Published: Fri, August 10, 2018
Economy | By

Russian Federation reels, cries foul after USA sanctions spiral escalates

Russian Federation reels, cries foul after USA sanctions spiral escalates

The US State Department said on Wednesday it would impose fresh sanctions by the month's end after determining that Moscow had used a nerve agent against a former Russian double agent, Sergei Skripal, and his daughter, Yulia, in Britain.

Former Russian spy Sergei Skripal and his daughter were poisoned by Novichok, a military-grade nerve agent, in Salisbury in March.

Britain was quite happy with the expulsions back in March, and unsurprisingly was quick to endorse the new United States sanctions as a "strong worldwide response to the use of a chemical weapon on the streets of Salisbury".

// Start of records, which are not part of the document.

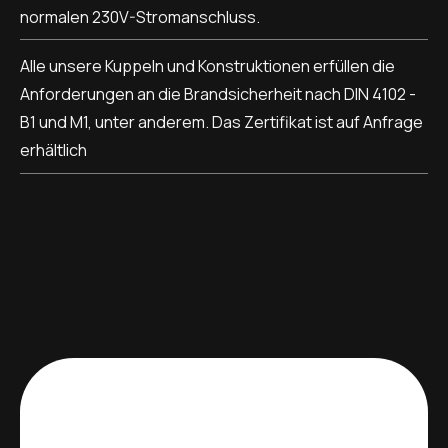
normalen 230V-Stromanschluss.
Alle unsere Kuppeln und Konstruktionen erfüllen die
Anforderungen an die Brandsicherheit nach DIN 4102 -
B1 und M1, unter anderem. Das Zertifikat ist auf Anfrage
erhältlich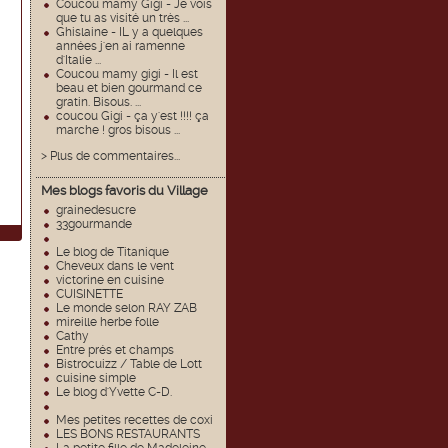
Coucou mamy Gigi - Je vois
que tu as visité un très ...
Ghislaine - IL y a quelques
années j'en ai ramenne
d'Italie ...
Coucou mamy gigi - Il est
beau et bien gourmand ce
gratin. Bisous. ...
coucou Gigi - ça y'est !!!! ça
marche ! gros bisous ...
> Plus de commentaires...
Mes blogs favoris du Village
grainedesucre
33gourmande
Le blog de Titanique
Cheveux dans le vent
victorine en cuisine
CUISINETTE
Le monde selon RAY ZAB
mireille herbe folle
Cathy
Entre prés et champs
Bistrocuizz / Table de Lott
cuisine simple
Le blog d'Yvette C-D.
Mes petites recettes de coxi
LES BONS RESTAURANTS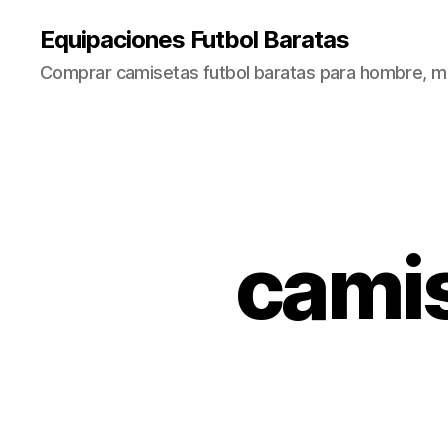
Equipaciones Futbol Baratas
Comprar camisetas futbol baratas para hombre, mu
camis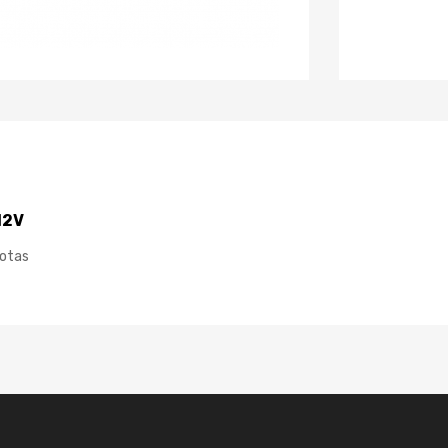
12V
uotas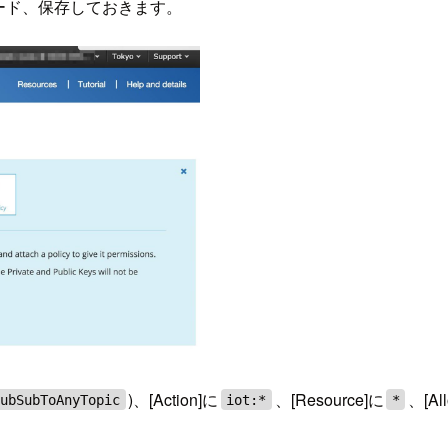
ンロード、保存しておきます。
)、[Action]に
、[Resource]に
、[A
PubSubToAnyTopic
iot:*
*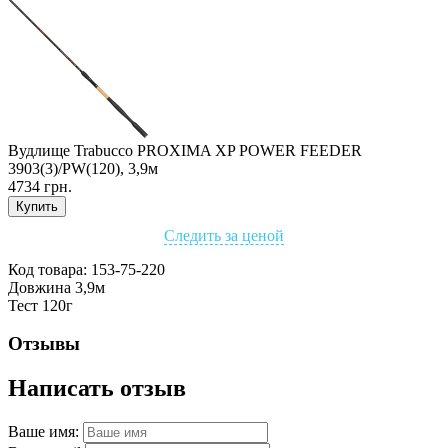
Вудлище Trabucco PROXIMA XP POWER FEEDER
3903(3)/PW(120), 3,9м
4734 грн.
Купить
Следить за ценой
Код товара:
153-75-220
Довжина 3,9м
Тест 120г
Отзывы
Написать отзыв
Ваше имя: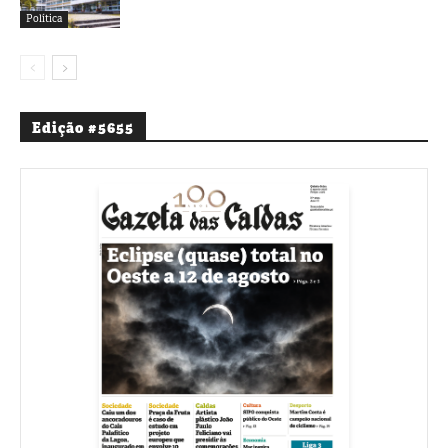
Política
Edição #5655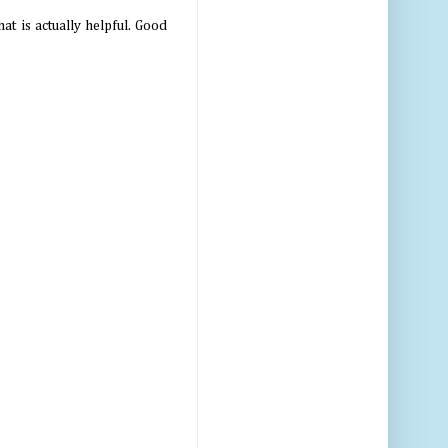
at is actually helpful. Good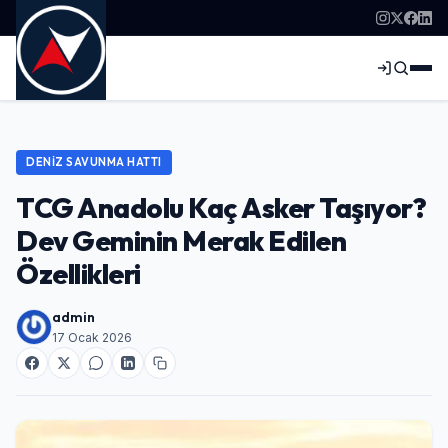
DENIZ SAVUNMA HATTI
TCG Anadolu Kaç Asker Taşıyor?
Dev Geminin Merak Edilen
Özellikleri
admin
17 Ocak 2026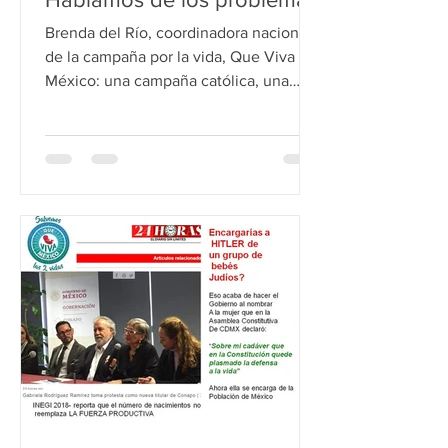
reales para las mujeres
Brenda del Río, coordinadora nacional
de la campaña por la vida, Que Viva
México: una campaña católica, una
campaña que ama...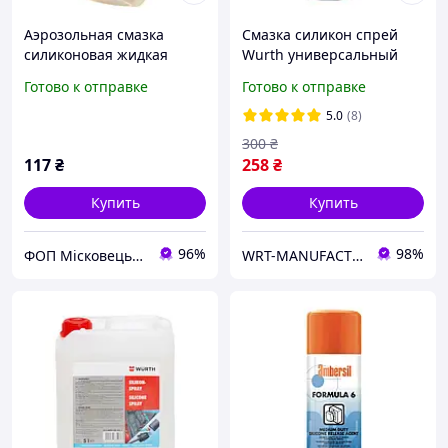
Аэрозольная смазка
Смазка силикон спрей
силиконовая жидкая
Wurth универсальный
спрей 35мл
500 мл 0893221
Готово к отправке
Готово к отправке
5.0
(8)
300
₴
117
₴
258
₴
Купить
Купить
96%
98%
ФОП Місковець О.Г.
WRT-MANUFACTURING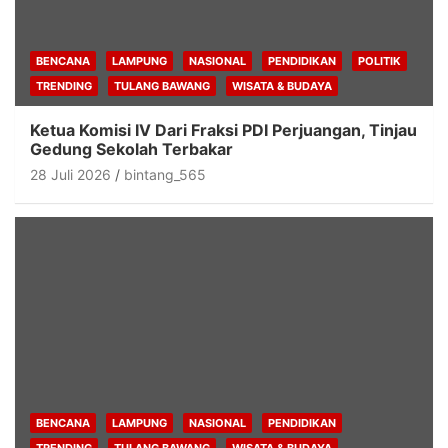
BENCANA
LAMPUNG
NASIONAL
PENDIDIKAN
POLITIK
TRENDING
TULANG BAWANG
WISATA & BUDAYA
Ketua Komisi IV Dari Fraksi PDI Perjuangan, Tinjau
Gedung Sekolah Terbakar
28 Juli 2026
bintang_565
BENCANA
LAMPUNG
NASIONAL
PENDIDIKAN
TRENDING
TULANG BAWANG
WISATA & BUDAYA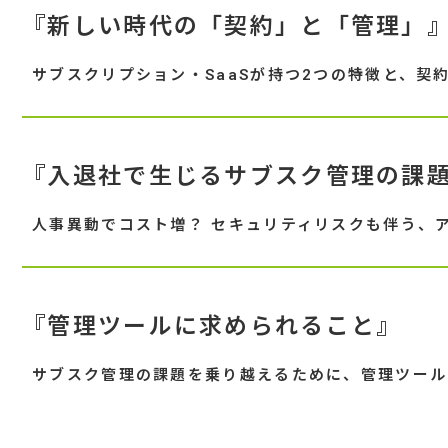
『新しい時代の「契約」と「管理」
サブスクリプション・SaaSが持つ2つの特徴と、契
『入退社で生じるサブスク管理の課
人事異動でコスト増？ セキュリティリスクも伴う、
『管理ツールに求められること』
サブスク管理の課題を乗り越えるために、管理ツール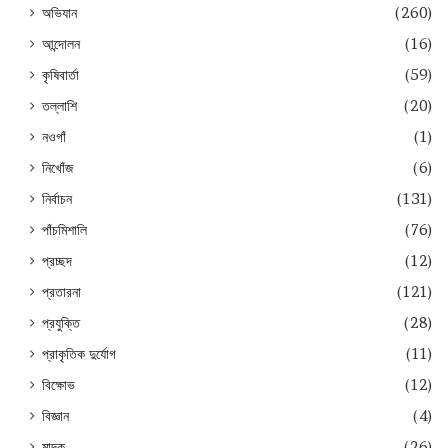
অভিযান
(260)
আন্দোলন
(16)
কৃষিবার্তা
(59)
তল্লাশি
(20)
নওগাঁ
(1)
নিখোঁজ
(6)
নির্বাচন
(131)
পাঁচমিশালি
(76)
প্রচ্ছদ
(12)
প্রতারনা
(121)
প্রযুক্তি
(28)
প্রাকৃতিক দুর্যোগ
(11)
বিক্ষোভ
(12)
বিজ্ঞান
(4)
মাদক
(26)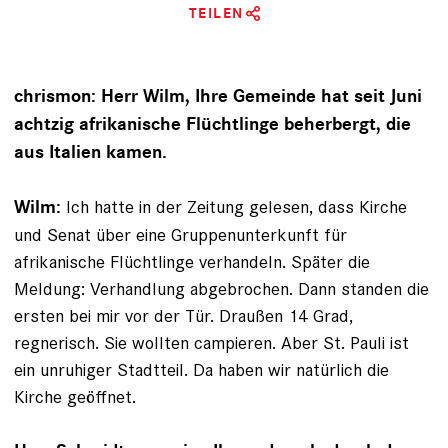
TEILEN
chrismon: Herr Wilm, Ihre Gemeinde hat seit Juni
achtzig afrikanische Flüchtlinge beherbergt, die
aus Italien kamen.
Ich hatte in der Zeitung gelesen, dass Kirche
Wilm:
und Senat über eine Gruppenunterkunft für
afrikanische Flüchtlinge ­verhandeln. Später die
Meldung: Verhandlung abgebrochen. Dann standen die
ersten bei mir vor der Tür. Draußen 14 Grad,
regnerisch. Sie wollten campieren. Aber St. Pauli ist
ein unruhiger Stadtteil. Da haben wir natürlich die
Kirche geöffnet.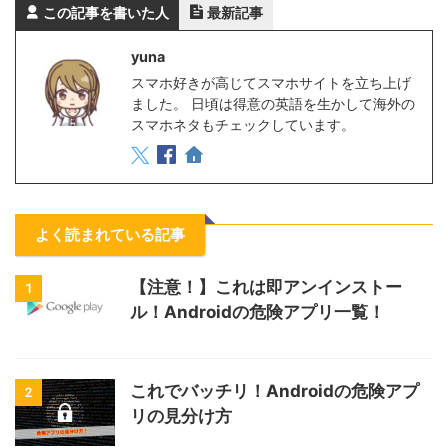
この記事を書いた人
最新記事
yuna
スマホ好きが高じてスマホサイトを立ち上げ
ました。 日頃は得意の英語を生かして海外の
スマホネタもチェックしています。
よく読まれている記事
【注意！】これは即アンインストー
1
ル！Androidの危険アプリ一覧！
これでバッチリ！Androidの危険アプ
2
リの見分け方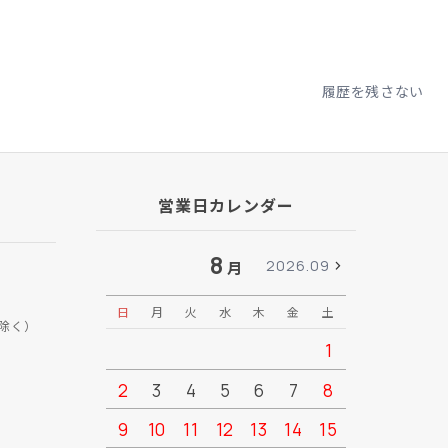
履歴を残さない
営業日カレンダー
8
2026.09
月
日
月
火
水
木
金
土
日
月
除く）
1
2
3
4
5
6
7
8
6
7
9
10
11
12
13
14
15
13
14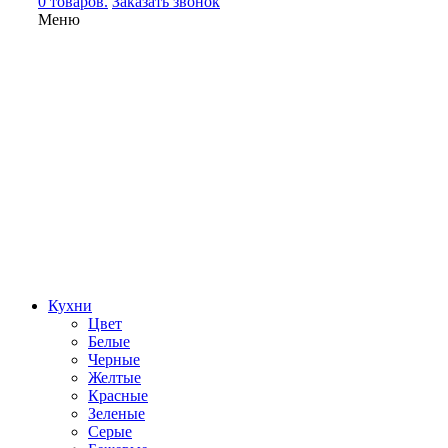
0 товаров.
Заказать звонок
Меню
Кухни
Цвет
Белые
Черные
Желтые
Красные
Зеленые
Серые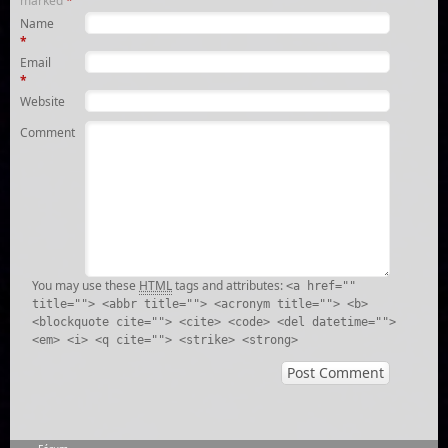
marked
*
Name
*
Email
*
Website
Comment
You may use these
HTML
tags and attributes:
<a href=""
title=""> <abbr title=""> <acronym title=""> <b>
<blockquote cite=""> <cite> <code> <del datetime="">
<em> <i> <q cite=""> <strike> <strong>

The State Department said the sanctions were in response to "the use of a "Novichok" nerve agent in an attempt to assassinate United Kingdom citizen Sergei Skripal" - who was a double agent - and his daughter Yulia in March.

The move was announced today by the USA state department.

The US made a similar determination in February when it found that North Korea used a chemical weapon to assassinate North Korean leader Kim Jong-un's half-brother at the airport in Kuala Lumpur, Malaysia, in 2017.

The sanctions being used by the US are economic - they ban companies from selling goods to Russian Federation.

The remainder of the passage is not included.